• Problem details
Every line of the data below should be printed exactly. Nothing may be dropped.

• Dataset entries
== == ==

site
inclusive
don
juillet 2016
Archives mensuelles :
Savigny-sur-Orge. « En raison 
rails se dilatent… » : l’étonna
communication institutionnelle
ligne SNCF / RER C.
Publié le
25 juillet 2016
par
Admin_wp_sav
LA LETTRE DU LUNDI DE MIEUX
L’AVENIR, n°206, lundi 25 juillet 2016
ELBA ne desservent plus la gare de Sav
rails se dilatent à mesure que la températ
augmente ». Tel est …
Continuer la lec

== == ==

• Reply to the exercise
site
inclusive
don
juillet 2016
Archives mensuelles :
Savigny-sur-Orge. « En raison 
rails se dilatent… » : l’étonna
communication institutionnelle
ligne SNCF / RER C.
Publié le
25 juillet 2016
par
Admin_wp_sav
LA LETTRE DU LUNDI DE MIEUX
L’AVENIR, n°206, lundi 25 juillet 2016
ELBA ne desservent plus la gare de Sav
rails se dilatent à mesure que la températ
augmente ». Tel est …
Continuer la lec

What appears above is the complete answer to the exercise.